Kurt shifted uncomfortably, focusing his attention on the strange diamond patters that decorated the throw rug beneath him. Blaine stared at the remote in his hand, slowly scooting across the floor and back to Kurt’s edge of the couch as the song continued. Rachel twisted her hands in her lap, starting to feel guilty for what she had said.
On screen the mangy gray Grizabella stepped from the shadows. Immediately, the mood darkened.
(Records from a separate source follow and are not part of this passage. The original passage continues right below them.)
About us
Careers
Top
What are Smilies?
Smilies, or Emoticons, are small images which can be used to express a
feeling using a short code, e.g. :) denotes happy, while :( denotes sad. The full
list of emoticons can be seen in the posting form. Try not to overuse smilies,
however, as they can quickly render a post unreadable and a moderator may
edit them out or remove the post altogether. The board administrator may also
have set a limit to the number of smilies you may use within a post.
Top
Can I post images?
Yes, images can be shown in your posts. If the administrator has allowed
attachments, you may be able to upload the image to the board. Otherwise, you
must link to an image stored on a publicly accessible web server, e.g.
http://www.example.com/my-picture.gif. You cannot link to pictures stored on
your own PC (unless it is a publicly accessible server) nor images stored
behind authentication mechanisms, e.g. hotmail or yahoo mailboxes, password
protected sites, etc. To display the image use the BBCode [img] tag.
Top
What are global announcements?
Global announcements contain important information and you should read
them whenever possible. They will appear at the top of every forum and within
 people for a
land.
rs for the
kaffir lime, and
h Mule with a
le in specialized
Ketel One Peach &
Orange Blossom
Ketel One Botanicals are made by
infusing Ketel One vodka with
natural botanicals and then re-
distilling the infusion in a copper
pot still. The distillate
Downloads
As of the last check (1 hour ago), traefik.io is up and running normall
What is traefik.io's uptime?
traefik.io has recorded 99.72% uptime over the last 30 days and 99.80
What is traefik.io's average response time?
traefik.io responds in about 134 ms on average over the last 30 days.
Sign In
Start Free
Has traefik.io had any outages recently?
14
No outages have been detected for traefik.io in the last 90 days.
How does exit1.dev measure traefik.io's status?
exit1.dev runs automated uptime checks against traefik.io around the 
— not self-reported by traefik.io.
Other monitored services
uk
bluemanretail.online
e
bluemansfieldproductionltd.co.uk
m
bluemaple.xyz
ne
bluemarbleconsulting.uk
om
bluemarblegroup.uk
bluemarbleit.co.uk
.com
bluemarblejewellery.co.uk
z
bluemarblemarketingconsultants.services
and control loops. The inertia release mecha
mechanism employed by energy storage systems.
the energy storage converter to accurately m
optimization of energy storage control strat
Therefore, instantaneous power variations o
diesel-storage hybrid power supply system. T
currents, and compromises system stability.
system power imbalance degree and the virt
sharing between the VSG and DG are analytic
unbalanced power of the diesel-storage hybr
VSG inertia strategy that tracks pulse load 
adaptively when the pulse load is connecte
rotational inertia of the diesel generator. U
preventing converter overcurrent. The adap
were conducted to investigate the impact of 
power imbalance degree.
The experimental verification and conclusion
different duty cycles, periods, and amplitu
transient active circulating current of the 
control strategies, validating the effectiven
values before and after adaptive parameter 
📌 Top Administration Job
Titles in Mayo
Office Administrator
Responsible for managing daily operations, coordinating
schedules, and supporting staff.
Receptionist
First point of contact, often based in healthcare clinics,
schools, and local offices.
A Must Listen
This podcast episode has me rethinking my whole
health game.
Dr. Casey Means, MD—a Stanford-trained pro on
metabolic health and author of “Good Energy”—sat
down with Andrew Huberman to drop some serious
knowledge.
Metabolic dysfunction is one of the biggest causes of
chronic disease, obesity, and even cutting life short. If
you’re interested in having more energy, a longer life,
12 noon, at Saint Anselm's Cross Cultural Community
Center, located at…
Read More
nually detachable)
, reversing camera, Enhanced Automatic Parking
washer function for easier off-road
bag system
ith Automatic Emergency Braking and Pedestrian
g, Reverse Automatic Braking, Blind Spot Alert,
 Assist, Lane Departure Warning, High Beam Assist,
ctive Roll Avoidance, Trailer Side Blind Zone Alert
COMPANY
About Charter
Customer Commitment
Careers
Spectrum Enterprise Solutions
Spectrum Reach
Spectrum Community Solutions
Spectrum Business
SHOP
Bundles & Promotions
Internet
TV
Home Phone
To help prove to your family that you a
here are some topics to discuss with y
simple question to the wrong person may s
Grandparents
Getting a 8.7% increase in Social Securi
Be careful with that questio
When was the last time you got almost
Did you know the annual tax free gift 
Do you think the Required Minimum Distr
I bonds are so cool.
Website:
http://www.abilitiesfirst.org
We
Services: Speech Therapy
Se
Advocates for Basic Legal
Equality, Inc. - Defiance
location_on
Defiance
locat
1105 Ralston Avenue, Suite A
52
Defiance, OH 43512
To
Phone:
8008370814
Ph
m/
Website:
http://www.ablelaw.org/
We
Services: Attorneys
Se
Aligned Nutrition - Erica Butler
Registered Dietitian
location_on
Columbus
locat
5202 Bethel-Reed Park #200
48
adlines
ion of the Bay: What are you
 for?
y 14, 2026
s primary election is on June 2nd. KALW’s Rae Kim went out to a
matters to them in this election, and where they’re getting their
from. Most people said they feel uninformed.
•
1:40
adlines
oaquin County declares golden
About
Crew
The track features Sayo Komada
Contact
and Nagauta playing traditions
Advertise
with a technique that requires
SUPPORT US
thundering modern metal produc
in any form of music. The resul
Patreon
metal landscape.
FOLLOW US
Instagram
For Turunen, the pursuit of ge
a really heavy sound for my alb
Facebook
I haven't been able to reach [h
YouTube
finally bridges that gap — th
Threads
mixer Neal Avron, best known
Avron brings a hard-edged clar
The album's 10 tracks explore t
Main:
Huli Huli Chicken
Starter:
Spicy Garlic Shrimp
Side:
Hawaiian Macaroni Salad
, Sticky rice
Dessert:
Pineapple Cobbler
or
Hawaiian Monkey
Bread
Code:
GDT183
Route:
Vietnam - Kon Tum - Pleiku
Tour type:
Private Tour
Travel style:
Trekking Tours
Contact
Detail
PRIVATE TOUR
They’d never really talked about the confusing chaos of her Trainwreck Party Extravaganza. They’d all known that Kurt liked Blaine, but they’d still experimented. Kurt hadn’t been the supportive friend he was technically supposed to be and lashed out at both of them. Even if it was within their rights, they’d all hurt each other. After a while, they seemed to reach some unspoken mutual apology - ignoring what had happened - and moved on.
But it was still a bit horrible to bring up.
“Sorry,” she whispered. Blaine just flashed her his performance smile; Kurt patted her hand awkwardly.
And so, the movie continued.
On the note of both Blaine and Puck being able to pull of Tugger for different reasons [sex appeal vs. egocentric cheesiness]: I would find it greatly amusing if Blaine asked Puck for relationship advice.